Measuring serum EPO levels may help to identify patients more likely to respond to ESAs. Patients with baseline EPO levels 100 U/L are more likely to respond to ESAs than those with levels 100 U/L.

PLATELET GROWTH FACTORS

Thrombocytopenia can be a life-threatening consequence of antineoplastic treatments. Platelet transfusions are required to prevent or mitigate hemorrhagic complications. Due to the short life span of thrombocytes, transfusion necessity may arise as frequently as on a weekly bases. Patients at high risk for bleeding or who experience delays in receiving planned chemotherapy include the following:

•Patients with poor bone marrow reserve or a history of bleeding

•Patients on treatment regimens highly toxic to bone marrow

•Patients with a potential bleeding site (e.g., necrotic tumor)

•Fortunately, iatrogenic thrombocytopenia that requires platelet transfusion or causes major bleeding is relatively uncommon, although occurrence tends to increase with cumulative cycles of chemotherapy that are toxic to hematopoietic progenitor cells. At present, formal guidelines for the use of thrombopoietic growth factors are under development.

•Although several thrombopoietic agents are in clinical development, oprelvekin is the only thrombocytopoietic agent FDA-approved for clinical use in non-myeloid malignancies with chemotherapy-induced anemia. Oprelvekin is a product of recombinant DNA technology and is nearly homologous with native IL-11. Oprelvekin stimulates megakaryocytopoiesis and thrombopoiesis, and has been shown to modestly shorten the duration of thrombocytopenia and reduce the need for platelet transfusions in patients who develop platelet counts <20 X103 per mcL after prior antineoplastic treatments.
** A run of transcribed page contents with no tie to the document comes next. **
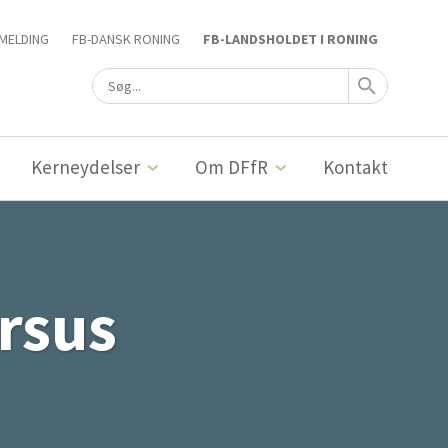
MELDING
FB-DANSK RONING
FB-LANDSHOLDET I RONING
Kerneydelser
Om DFfR
Kontakt
rsus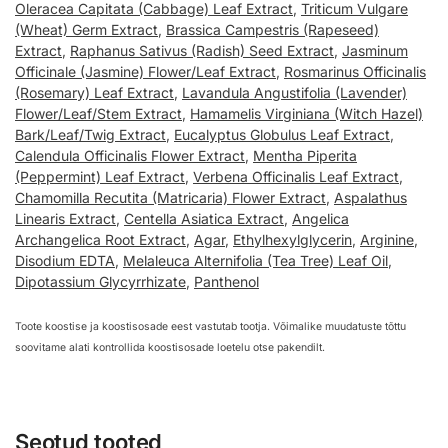
Oleracea Capitata (Cabbage) Leaf Extract
,
Triticum Vulgare
(Wheat) Germ Extract
,
Brassica Campestris (Rapeseed)
Extract
,
Raphanus Sativus (Radish) Seed Extract
,
Jasminum
Officinale (Jasmine) Flower/Leaf Extract
,
Rosmarinus Officinalis
(Rosemary) Leaf Extract
,
Lavandula Angustifolia (Lavender)
Flower/Leaf/Stem Extract
,
Hamamelis Virginiana (Witch Hazel)
Bark/Leaf/Twig Extract
,
Eucalyptus Globulus Leaf Extract
,
Calendula Officinalis Flower Extract
,
Mentha Piperita
(Peppermint) Leaf Extract
,
Verbena Officinalis Leaf Extract
,
Chamomilla Recutita (Matricaria) Flower Extract
,
Aspalathus
Linearis Extract
,
Centella Asiatica Extract
,
Angelica
Archangelica Root Extract
,
Agar
,
Ethylhexylglycerin
,
Arginine
,
Disodium EDTA
,
Melaleuca Alternifolia (Tea Tree) Leaf Oil
,
Dipotassium Glycyrrhizate
,
Panthenol
Toote koostise ja koostisosade eest vastutab tootja. Võimalike muudatuste tõttu
soovitame alati kontrollida koostisosade loetelu otse pakendilt.
Seotud tooted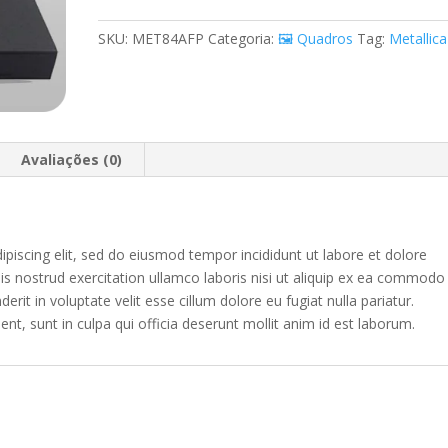
Ride
the
SKU:
MET84AFP
Categoria:
🖼️ Quadros
Tag:
Metallica
Lightning
quantidade
Avaliações (0)
piscing elit, sed do eiusmod tempor incididunt ut labore et dolore
s nostrud exercitation ullamco laboris nisi ut aliquip ex ea commodo
erit in voluptate velit esse cillum dolore eu fugiat nulla pariatur.
nt, sunt in culpa qui officia deserunt mollit anim id est laborum.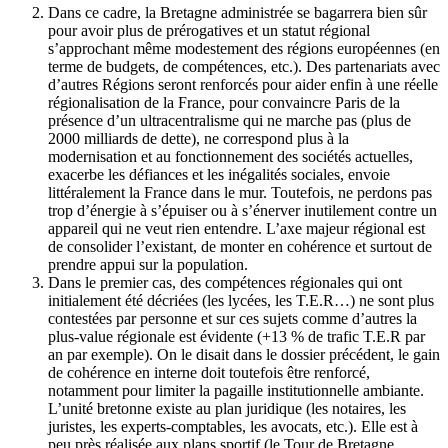
Dans ce cadre, la Bretagne administrée se bagarrera bien sûr
pour avoir plus de prérogatives et un statut régional
s’approchant même modestement des régions européennes (en
terme de budgets, de compétences, etc.). Des partenariats avec
d’autres Régions seront renforcés pour aider enfin à une réelle
régionalisation de la France, pour convaincre Paris de la
présence d’un ultracentralisme qui ne marche pas (plus de
2000 milliards de dette), ne correspond plus à la
modernisation et au fonctionnement des sociétés actuelles,
exacerbe les défiances et les inégalités sociales, envoie
littéralement la France dans le mur. Toutefois, ne perdons pas
trop d’énergie à s’épuiser ou à s’énerver inutilement contre un
appareil qui ne veut rien entendre. L’axe majeur régional est
de consolider l’existant, de monter en cohérence et surtout de
prendre appui sur la population.
Dans le premier cas, des compétences régionales qui ont
initialement été décriées (les lycées, les T.E.R…) ne sont plus
contestées par personne et sur ces sujets comme d’autres la
plus-value régionale est évidente (+13 % de trafic T.E.R par
an par exemple). On le disait dans le dossier précédent, le gain
de cohérence en interne doit toutefois être renforcé,
notamment pour limiter la pagaille institutionnelle ambiante.
L’unité bretonne existe au plan juridique (les notaires, les
juristes, les experts-comptables, les avocats, etc.). Elle est à
peu près réalisée aux plans sportif (le Tour de Bretagne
Oprelvekin is not indicated following myeloablative chemotherapy.

Major side effects include fluid retention and atrial arrhythmias. Hypersensitivity reactions, including anaphylaxis, have also been reported. Table 34.1 provides the recommended dose of oprelvekin.

Recombinant thrombopoietins (TPOs) are no longer being developed because of antibody production. TPO mimetics (TPO receptor agonists) are currently under investigation.